The proposed work is at the level of fundamental science and its main impact is in the generation of essential knowledge about how the brain works. But we expect the findings to have far-reaching implications on a longer timescale, particularly in the following domains.

(1) "Understanding and treating disease". Atypical audiovisual integration is a commonly observed in a number of mental disorders, including autism spectrum disorder and schizophrenia. Individuals with these conditions typically exhibit extended integration windows (i.e. combining auditory and visual stimuli from separate sources) and don't display the usual improvements in reaction time and reliability when responding to multisensory stimuli. These deficits extend to speech recognition, where sounds are typically combined with lip movements, indicating a possible link to difficulties with social communication. Mouse models of these conditions exist, but differences in audiovisual task performance or neural mechanisms have never been examined. The proposed project will create the tools needed to develop this area of research. By using the audiovisual task we have developed and recording neural activity in the brain regions we will identify, the multisensory integration properties of these disease models can be examined. This may help to understand atypical integration in human patients, and in the longer term, could lead to new treatment programs.
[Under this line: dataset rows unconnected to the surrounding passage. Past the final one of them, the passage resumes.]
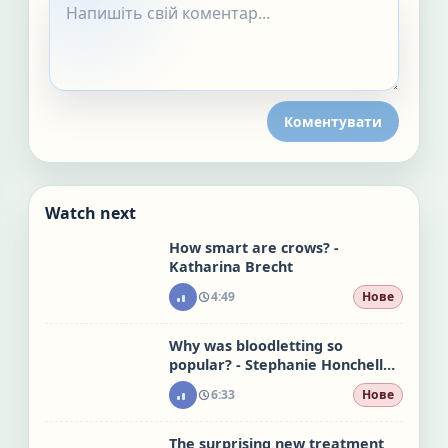
Коментувати
Watch next
How smart are crows? -
Katharina Brecht
4:49
Нове
Why was bloodletting so
popular? - Stephanie Honchell
Smith
6:33
Нове
The surprising new treatment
(2) "Development of artificial intelligence". Deep neural networks are being used for a vast array of projects, from analyzing health data to beating humans at computer games. However, human brains still handily beat the machines in multisensory integration and sensory processing, whether they are identifying objects in an image or recognizing speech. The visual system has been a major source of inspiration to image recognition research, with deep neural networks modelled after the hierarchical structure of visual cortex. But despite the prevalence and expertise of human multisensory integration, the neural mechanisms of this process haven't had a similarly significant impact on machine learning. This is primarily because we still don't understand how multisensory neural networks in the brain are structured. The proposed research will finally answer this question and will inspire future deep neural networks. The kind of computations we discover in the brain could one day be part of an autonomous vehicle or improving the text-to-speech capabilities of mobile phones.

(3) "Systems approaches to the biosciences." The project falls under Response Priority Mode "Systems approaches to the biosciences" because we are characterizing a complex biological process with unprecedented scope and accuracy. The system involves different hierarchical components, with jobs ranging from sensory processing of auditory and visual signals to integrated multisensory decisions. These components interact in complex ways, and will be studied during behavior (decisions, actions, arousal). Our final model of the system will capture the different components and their interactions so that it can be used to guide future studies of multisensory integration. To this end, we will build on strong collaborations with bioscientists and computational neuroscientists (e.g. the International Brain Laboratory, comprising more than 20 labs).